Dayanamadım. Boğazımdan kaçan hıçkırıklarım giderek çığlığa dönüştüğünde buna mani olmaya bile çabalamadım. Çok geçmeden de odaya kuzenim girdi.

"Olivia? Neler oluyor?"

Peter, son günlerde bütün sorunlarıma koşuyordu. Her daim yanımda oluyordu ve son zamanlarda ailem diyebileceğim tek kişiydi. Amcamları ise uzun zamandır doğru dürüst görmüyordum. Oysa buraya gelirken en çok onlara güvenmiştim. Ailemden sonra bana kol kanat germişlerdi, bu doğru ama bunun sebebinin başka bir şey olabileceği hiç aklıma gelmemişti. Her şeyi öğrendiğimdeyse benden vebalıymışım gibi uzaklaşmışlardı. Geriye ise yalnızca Peter kalmıştı.

Kısıkça inledim. Kelimeler prangalara bağlanmışlar gibi hapsolmuştu dilime. Harfler karmakarışık bir hale gelmişti. Konuşamıyordum. Konuşmak için ağzımı ne zaman açsam çığlık atmaktan fazlası gelmiyordu elimden.

"Kolun mu acıyor?" diye sordu kuzenim. İnledim yeniden ve zorlukla başımı salladım. Peter anında kucağına aldı beni. Başımı omzuna yasladım ve acıya katlanmaya çalıştım. Evden hızla çıktık. Kasabaya geldiğimizden beri kullanılmayan arabaya ilerledik. Kuzenim kapıyı açıp beni koltuğa bıraktı ve ben acı çekmekten başka bir şey yapamadığım için emniyet kemerimi bağlayıp şoför koltuğuna geçti. Çok hızlı bir şekilde çalıştırdı aracı. Dakikalar içinde ise hastaneye geldik. Tabi o sırada ben acıya alışmıştım ve artık ilk seferki kadar canım yanmamaya başlamıştı.

"Geldik hastaneye, az daha dayan kuzen." diyerek arabadan indi Peter. Hızla kapımı açtı ve beni yeniden kucağına aldı. Hızla acile götürdü beni ve bir sedyeye bıraktı.

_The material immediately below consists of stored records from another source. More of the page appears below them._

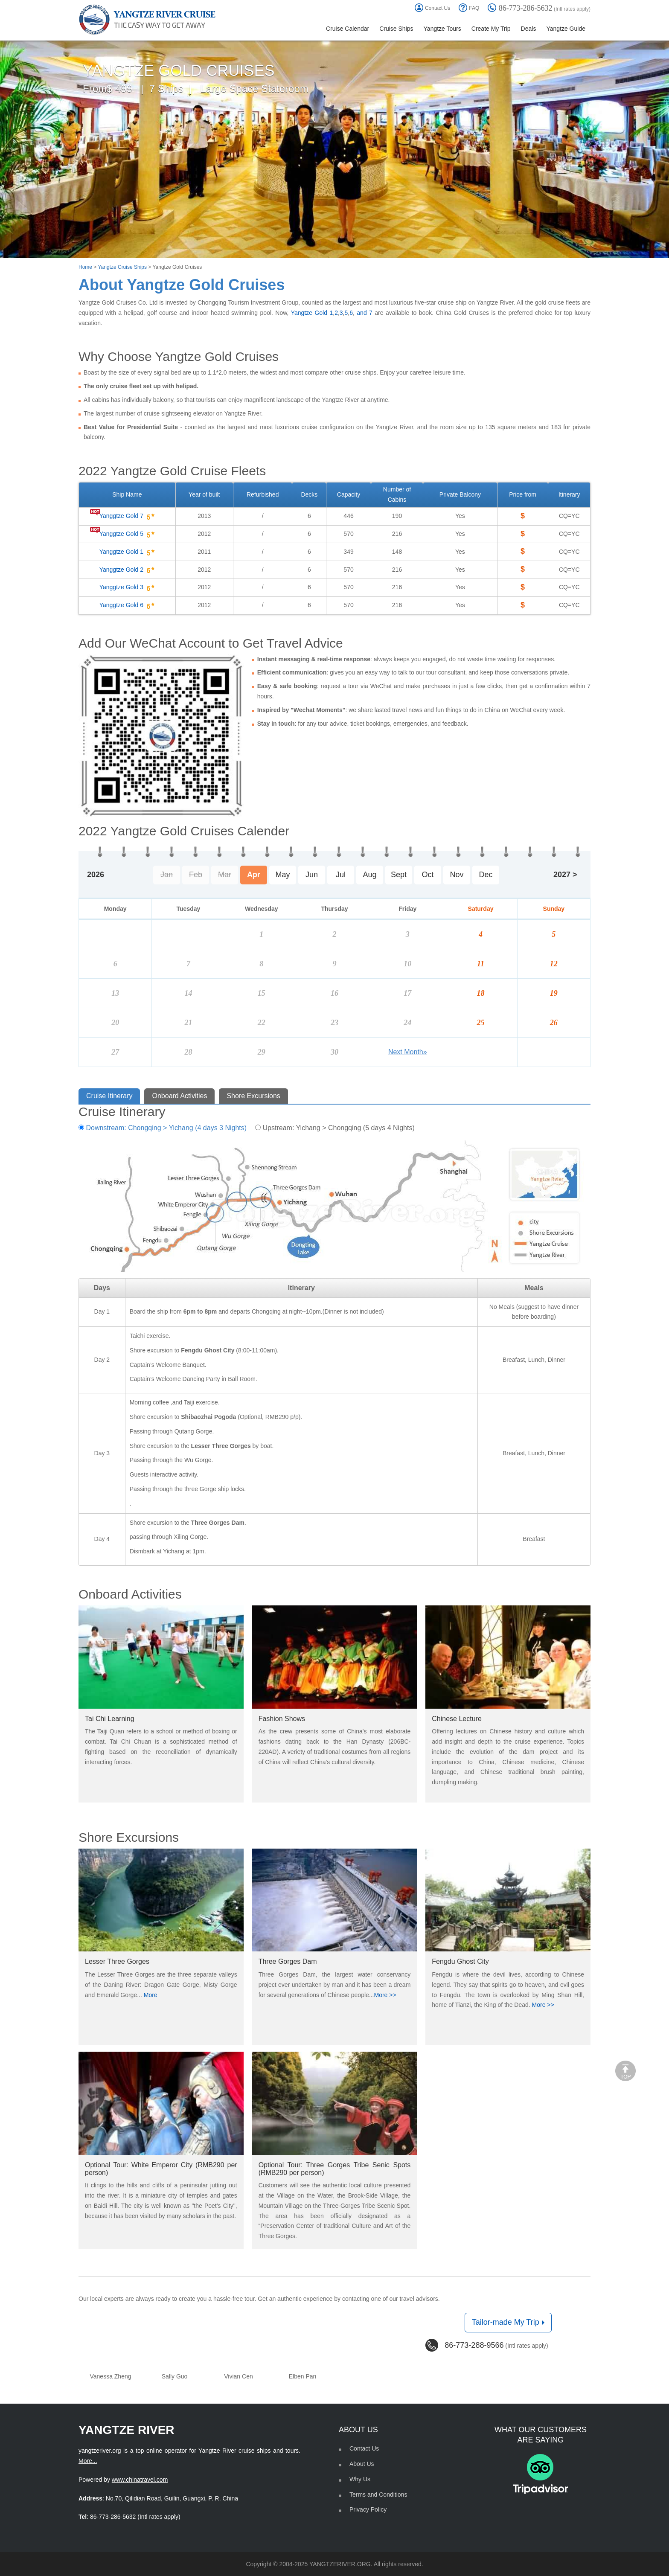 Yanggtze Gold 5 (127, 533)
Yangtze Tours (442, 28)
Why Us (359, 2479)
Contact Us (432, 8)
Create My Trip (491, 28)
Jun (311, 874)
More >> (385, 1995)
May (282, 874)
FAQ (469, 8)
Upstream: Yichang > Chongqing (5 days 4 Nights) (335, 1127)
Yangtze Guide (565, 28)
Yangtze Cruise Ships (122, 267)
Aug (369, 874)
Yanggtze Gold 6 (127, 605)
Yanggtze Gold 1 (127, 551)
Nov (456, 874)
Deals (528, 28)
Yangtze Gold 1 (312, 312)
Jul (341, 874)
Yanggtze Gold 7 (127, 515)
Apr (253, 874)
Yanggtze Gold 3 (127, 587)
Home (85, 267)
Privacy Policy (368, 2509)
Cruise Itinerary (109, 1095)
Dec (485, 874)
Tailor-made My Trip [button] (508, 2322)
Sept (399, 874)
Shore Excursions (253, 1095)
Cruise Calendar (347, 28)
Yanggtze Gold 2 (127, 569)
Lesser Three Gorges (117, 1961)
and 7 (363, 312)
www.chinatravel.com (140, 2479)
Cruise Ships (396, 28)
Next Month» (407, 1051)
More (150, 1995)
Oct (427, 874)
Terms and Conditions (378, 2494)
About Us (361, 2463)
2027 (561, 874)
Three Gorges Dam (288, 1961)
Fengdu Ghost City (460, 1961)
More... (88, 2460)
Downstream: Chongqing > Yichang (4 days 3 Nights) (163, 1127)
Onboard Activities (179, 1095) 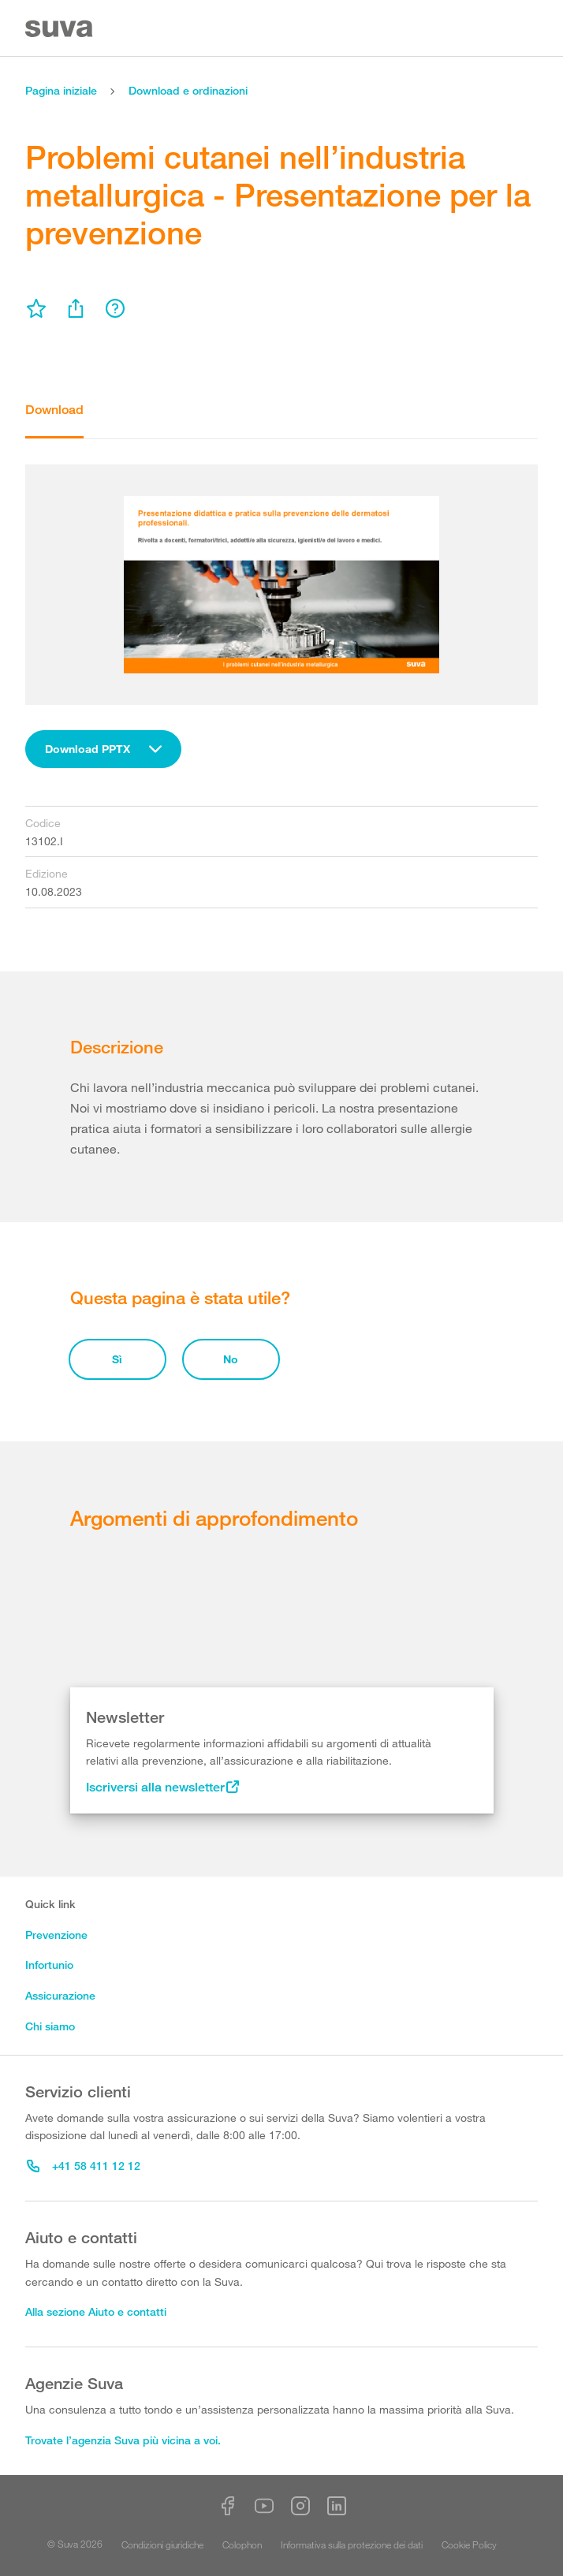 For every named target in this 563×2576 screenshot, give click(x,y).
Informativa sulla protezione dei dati (352, 2544)
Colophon (242, 2544)
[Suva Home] (60, 29)
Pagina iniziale (61, 90)
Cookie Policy (469, 2544)
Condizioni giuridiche (162, 2544)
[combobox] (103, 749)
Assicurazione (60, 1995)
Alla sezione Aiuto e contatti (95, 2311)
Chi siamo (50, 2026)
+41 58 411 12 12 (83, 2165)
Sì (117, 1359)
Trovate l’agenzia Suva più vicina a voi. (123, 2440)
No (230, 1359)
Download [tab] (54, 409)
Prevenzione (56, 1934)
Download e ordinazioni (188, 90)
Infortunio (49, 1964) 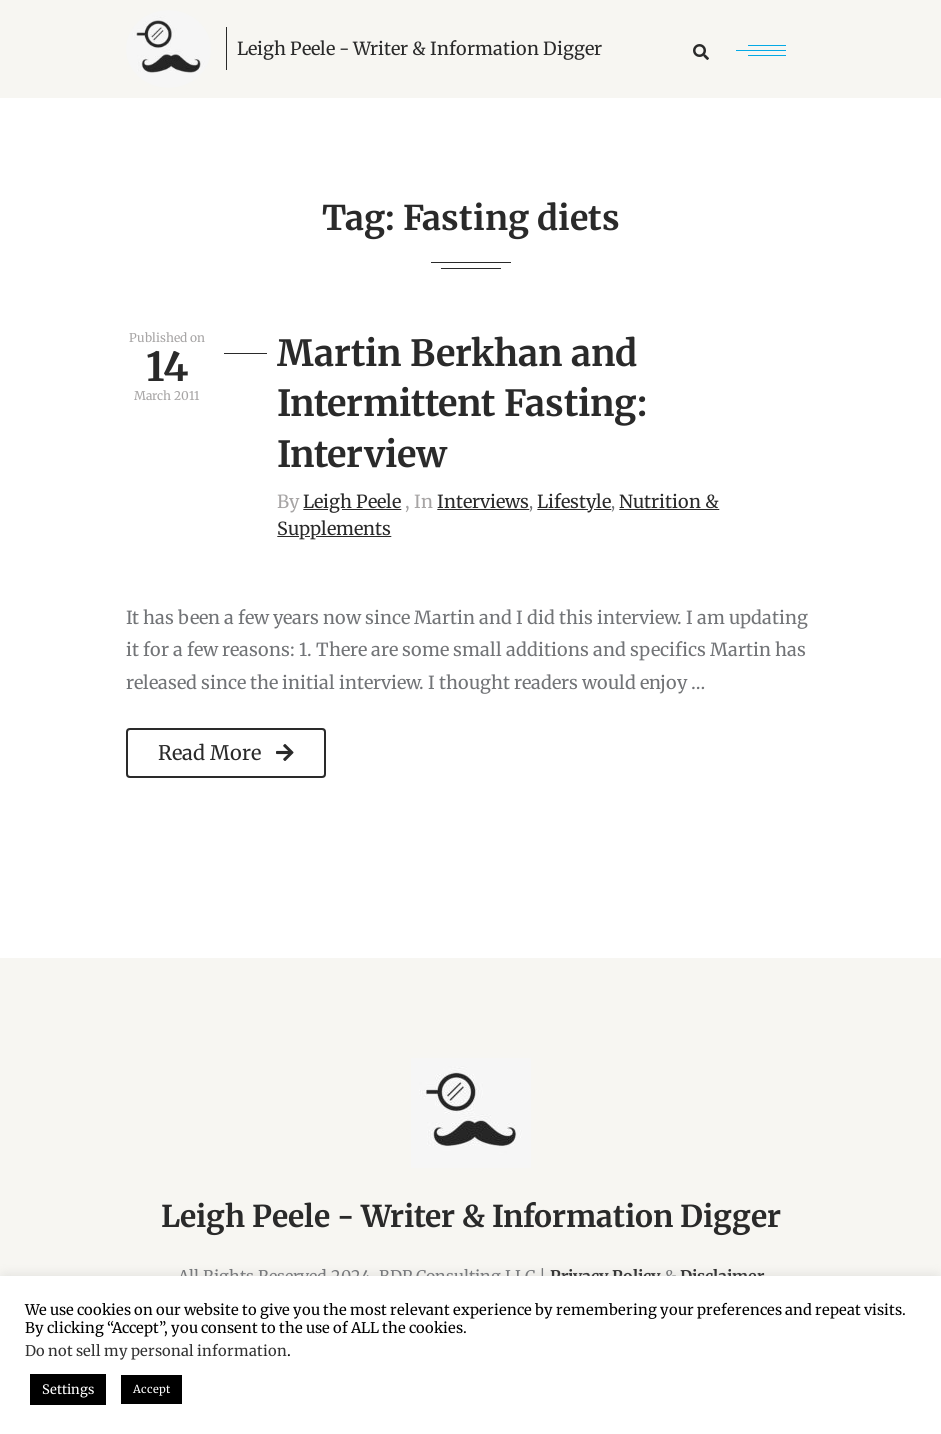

"İyiyim." dedim ağladığım için kırık çıkan sesimle. Gerçekten iyiydim. Yalnızca gözlerim acıyordu. Onun dışında kolumda ağrı falan kalmamıştı. Az önceki o ağrı hiç var olmamış gibi uçup gitmişti.

"Olivia." dedi uyarırcasına Peter. "Doktor gelsin, o karar verir iyi olup olmadığına."

İtiraz kabul etmeyen ses tonu susmam için yeterliydi. Zaten çok geçmeden de doktor gelmişti. Bizi röntgene yönlendirdi. Sonuçların çıkması vakit alacağı için yine bahçeye çıkmıştık. Bu bahçe meskenimiz haline gelebilirdi.

"Oscar'ı mı düşünüyorsun?" diye sordu Peter dalgın bakışlarımı yakaladığında. İster inanın ister inanmayın kesinlikle onu düşünmüyordum. Neden canımın o kadar yandığı ve neden bıçakla kesilmiş gibi bir anda acının kaybolduğu daha büyük bir soru işareti bırakmıştı aklımda. Zaten tüm olanlara rağmen hala Oscar'ı düşünüyor olsaydım gurursuzun önde gideni olurdum. Adam başkasına aşıktı ve ben bunu kabul edeli çok oluyordu. Bir kalbe birden fazla kişi giremezdi.